We first consider the motion of the defendants to dismiss the appeal, which we have taken with the case. The mayor and Dakuras contend principally that the appeal is premature because the motion to dismiss the complaint for declaratory judgment for failure to state a cause of action remains pending in the trial court so that the merits have not been determined. We deny the motion. The trial court's order of December 24, 1981, which dissolved the temporary restraining order and also denied the plaintiffs' motion for a preliminary injunction was based on the recited finding "that the Defendant Brenner lawfully appointed Defendant Dakuras to the office of Temporary Chief of Police on December 2, 1981." The order dated December 31, 1981, which enjoined the village board from enacting any ordinance which would remove the power of the mayor to appoint recited that it came on for hearing on the countercomplaint for declaratory judgment which both parties had agreed to have proceed to hearing on December 24; confirmed its previous finding that the village was not a commission form of government and not a home rule unit, that the chief of police is a village officer; found that the only form of municipal government which authorized the city council or the board of trustees of the village to exercise the powers of appointment and removal is the commission form; noted that the board had sought to remove the power to appoint from the mayor and was planning to override the mayor's veto of that ordinance and enjoined the board from enacting any such ordinance.

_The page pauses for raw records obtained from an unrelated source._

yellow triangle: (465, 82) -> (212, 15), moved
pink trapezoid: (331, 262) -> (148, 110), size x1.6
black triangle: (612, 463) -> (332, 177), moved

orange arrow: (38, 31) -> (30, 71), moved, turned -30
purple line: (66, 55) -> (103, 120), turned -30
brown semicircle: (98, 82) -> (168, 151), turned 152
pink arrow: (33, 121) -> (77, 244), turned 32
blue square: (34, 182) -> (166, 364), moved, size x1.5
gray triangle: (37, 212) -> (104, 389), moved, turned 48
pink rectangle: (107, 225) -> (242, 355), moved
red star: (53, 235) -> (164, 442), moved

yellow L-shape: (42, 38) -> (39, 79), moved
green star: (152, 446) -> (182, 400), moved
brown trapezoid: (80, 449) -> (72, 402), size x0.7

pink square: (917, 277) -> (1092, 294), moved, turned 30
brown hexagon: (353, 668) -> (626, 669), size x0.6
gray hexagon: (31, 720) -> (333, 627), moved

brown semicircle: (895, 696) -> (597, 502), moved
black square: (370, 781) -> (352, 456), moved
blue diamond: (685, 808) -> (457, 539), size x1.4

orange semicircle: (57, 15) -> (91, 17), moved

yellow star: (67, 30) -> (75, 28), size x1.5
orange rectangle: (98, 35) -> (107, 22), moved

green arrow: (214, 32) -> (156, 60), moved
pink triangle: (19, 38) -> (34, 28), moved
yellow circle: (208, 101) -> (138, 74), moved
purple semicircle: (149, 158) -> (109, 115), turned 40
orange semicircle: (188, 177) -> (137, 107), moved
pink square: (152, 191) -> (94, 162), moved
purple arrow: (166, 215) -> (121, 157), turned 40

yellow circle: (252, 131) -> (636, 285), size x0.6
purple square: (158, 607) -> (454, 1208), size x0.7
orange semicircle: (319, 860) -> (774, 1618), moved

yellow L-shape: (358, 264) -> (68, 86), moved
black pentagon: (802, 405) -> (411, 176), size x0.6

• 1 The test applied to whether litigation has been terminated in the trial court is one of substance, not mere form. (People ex rel. Pollution Control Board v. Fry Roofing Co. (1972), 4 Ill. App.3d 675, 678.) We conclude that the trial court did reach the merits of the declaratory judgment action filed by the village by ruling on the legal questions which were raised in the defendants' counterclaim for declaratory judgment. This ruling disposes of all of the grounds raised in the motion to dismiss. There are no remaining factual issues pending in the trial court and the December 31 order ruled on the issue as a question of law involving the construction of the applicable statutes. The trial court's orders had the effect of disposing of the entire controversy on its merits and we will therefore proceed to review the cause.
It is conceded that the village is a non-home-rule unit and has not adopted the commission form of government. It further appears undisputed that the village, by local ordinance 62-22, has adopted and is governed by section 10-2.1-1 et seq. of the Illinois Municipal Code (Ill. Rev. Stat. 1979, ch. 24, par. 10-2.1-1 et seq.). Mayor Brenner claims the power of temporary appointment pursuant to sections 3-7-1 and 3-7-2 of the Illinois Municipal Code, which provide, as pertinent:
"Instead of providing for the election of the following officers * * *, the city council, in its discretion, may provide by ordinance * * * for the appointment by the mayor, with the approval of the city council, of a city collector, a city marshal, a city superintendent of streets, a corporation counsel, a city comptroller, or any of them, and any other officers which the city council considers necessary or expedient. * * * [T]he city council, by a like vote, may discontinue any office so created, * * *." (Emphasis added.) (Ill. Rev. Stat. 1979, ch. 24, par. 3-7-1.)
"Unless otherwise specifically provided by statute, all officers of any city shall be appointed by the mayor by and with the advice and consent of the city council. Vacancies in all such city offices may be filled in the same manner. * * *
* * * If such officer ceases to perform the duties of or to hold his office * * * the mayor may appoint a temporary successor to the officer." (Emphasis added.) (Ill. Rev. Stat. 1979, ch. 24, par. 3-7-2.)
The trial court's ruling was based on these provisions and its consideration of Pechous v. Slawko (1976), 64 Ill.2d 576, which it found controlling.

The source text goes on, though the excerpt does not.